One hundred years ago my father was one of those who marched from here down to Woolloomooloo where he embarked on the ship Benalla. I have all the letters he wrote home during the time he was away from 1916, when he was old enough to enlist, until the end of the war. I have the first of those letters that he wrote to his mother as soon as he had embarked
‘My dear Mother,
Just a line to let you know that we all embarked alright. I couldn't see you on the wharf. I didn't get up on deck until the boat was leaving the wharf – we are at present drifting off Garden Island, I think we'll get out about midday. I think we'll be somewhat like sardines here. I don't know exactly what sleeping gear we have but should imagine it would be pretty cramped – However, will have to put up with a few discomforts now that we've embarked. ............................ Bob’
Little did he, like so many others, realise that cramped conditions might be the least of their worries but they still must have wondered if they would ever see their families again and this place in Anzac Parade where it all began.
My father was sent to France first and then Belgium where he was responsible for driving teams of horses – which carried the artillery into position on the frontline. He was one of those fortunate ones who came back – 20% didn't –1 in 5 didn't return, and he marched every Anzac Day for as long as he was able to do so.
No wonder this site resonates so strongly with me – as it would do doubt for many more people if they only knew the significance of it.
It has a sense of place for me like no other and yet it is only recently that these events have come to light for me. I couldn’t understand why I was ignorant of this history, after all my own father could have walked along Anzac Parade on his way to war. I determined I would record the events that took place there so they wouldn’t be forgotten. Over the past four years I have gradually built up a picture of what went on and that my father would indeed have marched along Anzac Parade. Some of my discoveries were because of chance encounters with people who gave me a fragment of the story, like the story of the Queens Park Camp, and from local newspapers of the day.
I also felt compelled to draw attention to the trees lining Anzac Parade for my mother’s sake. She would have wept to see what has befallen so many trees. They really were trees of life to her.
Apart from their highly significant environmental value, trees have symbolic status for us – they have been important in this country in the formation of our national identity, for example, the Burke and Wills Dig tree near Innamincka and the Explorers Tree in the Blue Mountains. Royalty, politicians and local dignitaries, plant trees on special occasions as a symbolic gesture, the meaning of which differs in different situations – such as a sense of connectedness or wisdom or power.

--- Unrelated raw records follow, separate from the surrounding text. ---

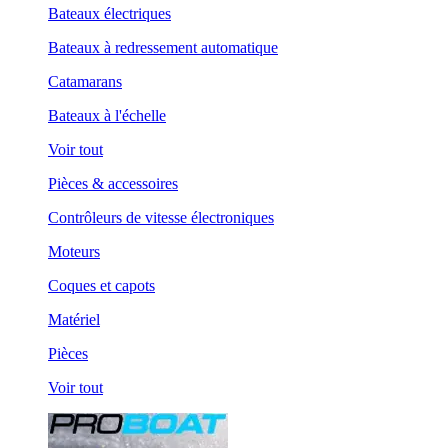
Bateaux électriques
Bateaux à redressement automatique
Catamarans
Bateaux à l'échelle
Voir tout
Pièces & accessoires
Contrôleurs de vitesse électroniques
Moteurs
Coques et capots
Matériel
Pièces
Voir tout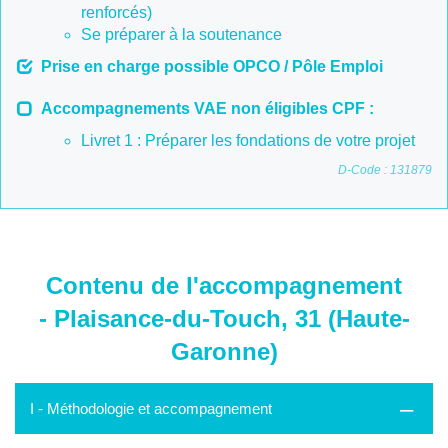
renforcés)
Se préparer à la soutenance
Prise en charge possible OPCO / Pôle Emploi
Accompagnements VAE non éligibles CPF :
Livret 1 : Préparer les fondations de votre projet
D-Code : 131879
Contenu de l'accompagnement
- Plaisance-du-Touch, 31 (Haute-
Garonne)
I - Méthodologie et accompagnement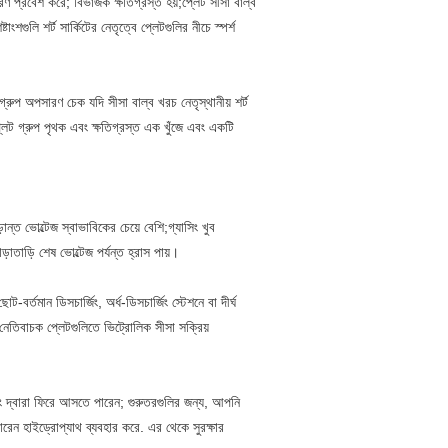
ণ প্রবেশ করে; বিভাজক ক্ষতিগ্রস্ত হয়;প্লেট সীসা বাল্ব
টাংশগুলি শর্ট সার্কিটের নেতৃত্বে প্লেটগুলির নীচে স্পর্শ
ুপ অপসারণ চেক যদি সীসা বাল্ব খরচ নেতৃস্থানীয় শর্ট
প্লেট গ্রুপ পৃথক এবং ক্ষতিগ্রস্ত এক খুঁজে এবং একটি
ূড়ান্ত ভোল্টেজ স্বাভাবিকের চেয়ে বেশি;গ্যাসিং খুব
াতাড়ি শেষ ভোল্টেজ পর্যন্ত হ্রাস পায়।
ট-বর্তমান ডিসচার্জিং, অর্ধ-ডিসচার্জিং স্টেশনে বা দীর্ঘ
 নেতিবাচক প্লেটগুলিতে ভিট্রোলিক সীসা সক্রিয়
িং দ্বারা ফিরে আসতে পারেন; গুরুতরগুলির জন্য, আপনি
রেন হাইড্রোপ্যাথ ব্যবহার করে. এর থেকে সুরক্ষার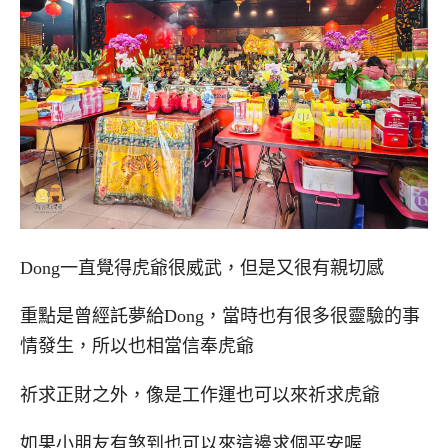
Dong一直覺得虎爺很威武，但是又很有親切感
重點是曾經託夢給Dong，當時也有很多很靈驗的事
情發生，所以也相當信奉虎爺
祈求正財之外，像是工作運也可以來祈求虎爺
如果小朋友有煞到也可以來這邊求個平安喔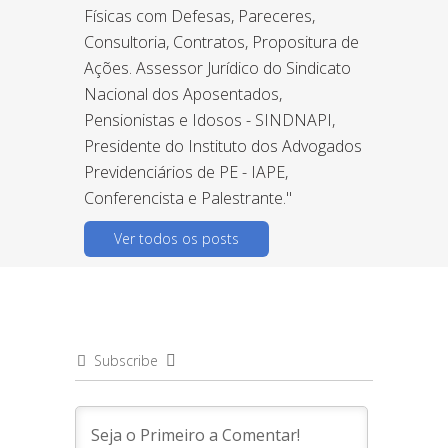
Físicas com Defesas, Pareceres,
Consultoria, Contratos, Propositura de
Ações. Assessor Jurídico do Sindicato
Nacional dos Aposentados,
Pensionistas e Idosos - SINDNAPI,
Presidente do Instituto dos Advogados
Previdenciários de PE - IAPE,
Conferencista e Palestrante."
Ver todos os posts
Subscribe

It is not surprising therefore that our forefathers had the vision to use the already maturing trees along this road as the basis to form a commemorative site to honour those men and women who fought for us in the war to end all wars.
Remembrance involves respect and care. We should take care to preserve this commemorative avenue of trees, not only for its intrinsic values and heritage but more importantly to respect the memory of the people who went to war on our behalf. We must let this avenue stand for future generations as a reminder of all those Australians who endured unspeakable experiences in World War One and of the many who did not return. Photo of snaking tram
It is very sad to see the light rail snaking its way between those trees still standing, the trams emblazoned and enveloped with gross and ugly advertising. I am reminded of William Blake’s words – ‘The tree which moves some to tears of joy is in the eyes of others only a green thing which stands in the way. As a man is...so he sees.’